Let’s create two DataFrames – marketing_camps (First DataFrame) and sales_camps (Second DataFrame). First DataFrame holds three columns – [‘Name’, ‘Budget’, ‘Type’] with three records and second DataFrame holds two columns – [‘Name’, ‘Saled?’, ‘Status’] with three records.

Use the join() function to perform outer join based on index labels, and specify the lsuffix and rsuffix parameters. This will differentiate the resulting DataFrame columns by adding the specified suffix to the existing DataFrame columns that are similar.
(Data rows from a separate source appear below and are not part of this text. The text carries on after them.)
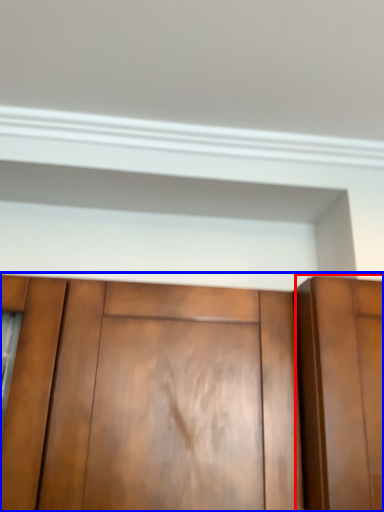 Question: Among these objects, which one is farthest to the camera, door (highlighted by a red box) or cupboard (highlighted by a blue box)?

Choices:
 (A) door
 (B) cupboard

Answer: (B) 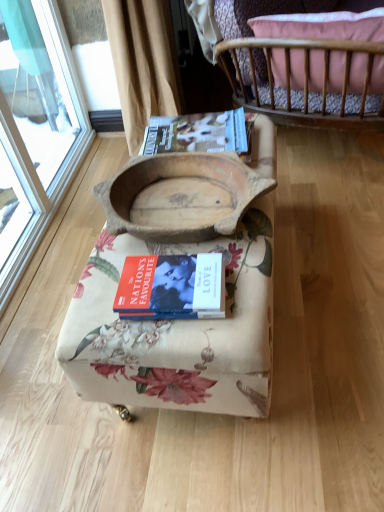 Image resolution: width=384 pixels, height=512 pixels. I want to click on vacant space situated on the left part of hardcover book at center, so click(98, 303). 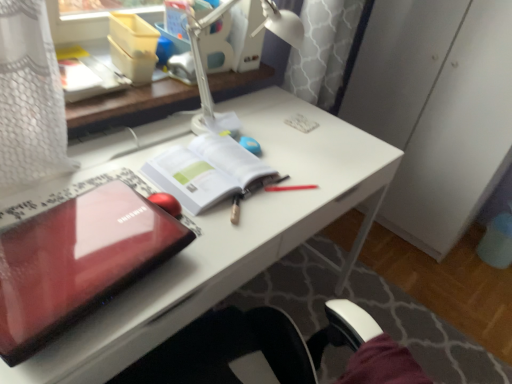 Question: Would you say white paper at center is outside glossy plastic laptop at left?

Choices:
 (A) no
 (B) yes

Answer: (B)

Question: Can you confirm if white paper at center is positioned to the right of glossy plastic laptop at left?

Choices:
 (A) no
 (B) yes

Answer: (B)

Question: Is white paper at center far from glossy plastic laptop at left?

Choices:
 (A) yes
 (B) no

Answer: (B)

Question: Is white paper at center facing towards glossy plastic laptop at left?

Choices:
 (A) no
 (B) yes

Answer: (A)

Question: Considering the relative positions of white paper at center and glossy plastic laptop at left in the image provided, is white paper at center to the left of glossy plastic laptop at left from the viewer's perspective?

Choices:
 (A) no
 (B) yes

Answer: (A)

Question: Does point (59, 355) appear closer or farther from the camera than point (223, 142)?

Choices:
 (A) closer
 (B) farther

Answer: (A)

Question: Based on their positions, is glossy plastic laptop at center-left located to the left or right of white paper at center?

Choices:
 (A) left
 (B) right

Answer: (A)

Question: From a real-world perspective, is glossy plastic laptop at center-left above or below white paper at center?

Choices:
 (A) above
 (B) below

Answer: (B)

Question: Considering their positions, is glossy plastic laptop at center-left located in front of or behind white paper at center?

Choices:
 (A) front
 (B) behind

Answer: (A)

Question: In terms of size, does white plastic lamp at upper center appear bigger or smaller than glossy plastic laptop at left?

Choices:
 (A) big
 (B) small

Answer: (A)

Question: In terms of height, does white plastic lamp at upper center look taller or shorter compared to glossy plastic laptop at left?

Choices:
 (A) short
 (B) tall

Answer: (B)

Question: From the image's perspective, is white plastic lamp at upper center above or below glossy plastic laptop at left?

Choices:
 (A) below
 (B) above

Answer: (B)

Question: In the image, is white plastic lamp at upper center positioned in front of or behind glossy plastic laptop at left?

Choices:
 (A) front
 (B) behind

Answer: (B)

Question: From a real-world perspective, relative to glossy plastic laptop at center-left, is glossy plastic laptop at left vertically above or below?

Choices:
 (A) below
 (B) above

Answer: (B)

Question: Relative to glossy plastic laptop at center-left, is glossy plastic laptop at left in front or behind?

Choices:
 (A) front
 (B) behind

Answer: (A) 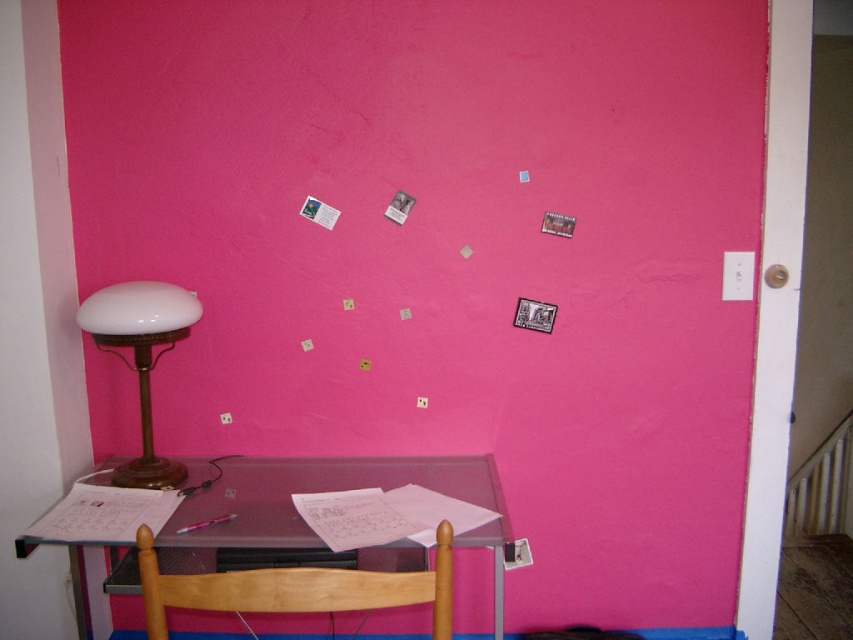 You are sitting in the wooden chair at lower center and want to turn on the white opaline glass lampshade at left. Can you reach it without moving from your seat?

The wooden chair at lower center is closer to the viewer than the white opaline glass lampshade at left, so you are farther away from the lampshade. Therefore, you might not be able to reach it without moving from your seat.

You are standing at the point marked as point (x=485, y=488). You need to place a new item exactly 6 feet away from this point on the pink wall. Is this possible?

The distance between the point (x=485, y=488) and the pink wall is 5.95 feet, which is slightly less than 6 feet. Therefore, placing an item exactly 6 feet away from this point on the pink wall is not possible as the wall is closer than the required distance.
Here, Name is the column that exists in both the DataFrames.

import pandas

# Create DataFrame - marketing_camps with 3 columns
marketing_camps = pandas.DataFrame({'Name':["Company A","Company B","Company C"],
                    'Budget' :[24000,35000,12000],
                    'Type':['Conference','Trade Show','Webinar']},index=['camp1','camp2','camp3'])
print(marketing_camps,"\n")

# Create DataFrame - sales_camps with 2 columns
sales_camps = pandas.DataFrame({'Name':["Company A","Company N","Company C"],
                    'Saled?' :['Yes','No','Yes'],
                    'Status':['Aborted','Completed','In Progress']},index=['camp1','camp4','camp3'])
print(sales_camps,"\n")

# Using join()
marketing_camps.join(sales_camps, lsuffix="_from_Marketing", rsuffix="_from_Sales", how='outer')

Output

Explanation

In the resulting DataFrame, we can observe that ‘Name’ from the first DataFrame has been replaced with ‘Name_from_Marketing’ and ‘Name,’ from the second DataFrame has been replaced with ‘Name_from_Sales’ in the joined DataFrame.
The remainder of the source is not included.